#### Your instructions:
Copy out exactly the lines from the one with "Todos os mais vendidos" through the last line of the listing below, both included, but none of the pictures.

◆ ◆ ◆ ◆ ◆

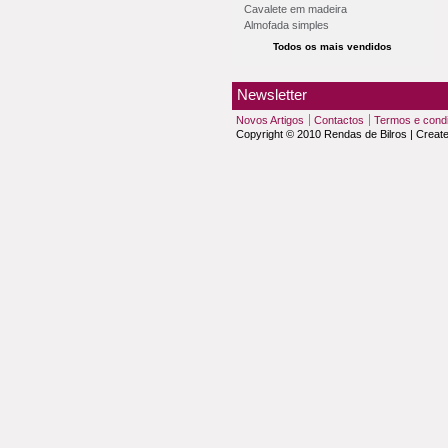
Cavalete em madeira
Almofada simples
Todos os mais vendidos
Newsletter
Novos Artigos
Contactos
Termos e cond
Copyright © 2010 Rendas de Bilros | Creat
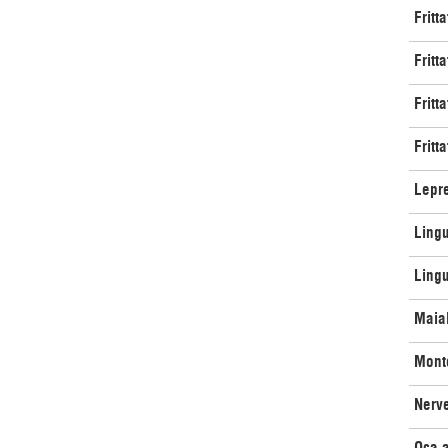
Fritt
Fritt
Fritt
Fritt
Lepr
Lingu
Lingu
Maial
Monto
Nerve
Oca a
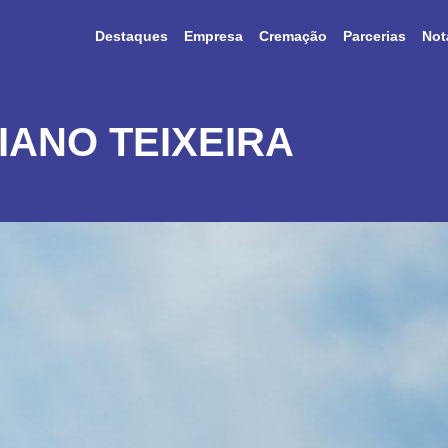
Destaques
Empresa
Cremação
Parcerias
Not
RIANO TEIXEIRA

◆ ◆ ◆ ◆ ◆

#### Solution:
Todos os mais vendidos
Newsletter
Novos Artigos
Contactos
Termos e cond
Copyright © 2010 Rendas de Bilros | Creat
Fritt
Fritt
Fritt
Fritt
Lepr
Lingu
Lingu
Maial
Monto
Nerve
Oca a
Destaques
Empresa
Cremação
Parcerias
Not
RIANO TEIXEIRA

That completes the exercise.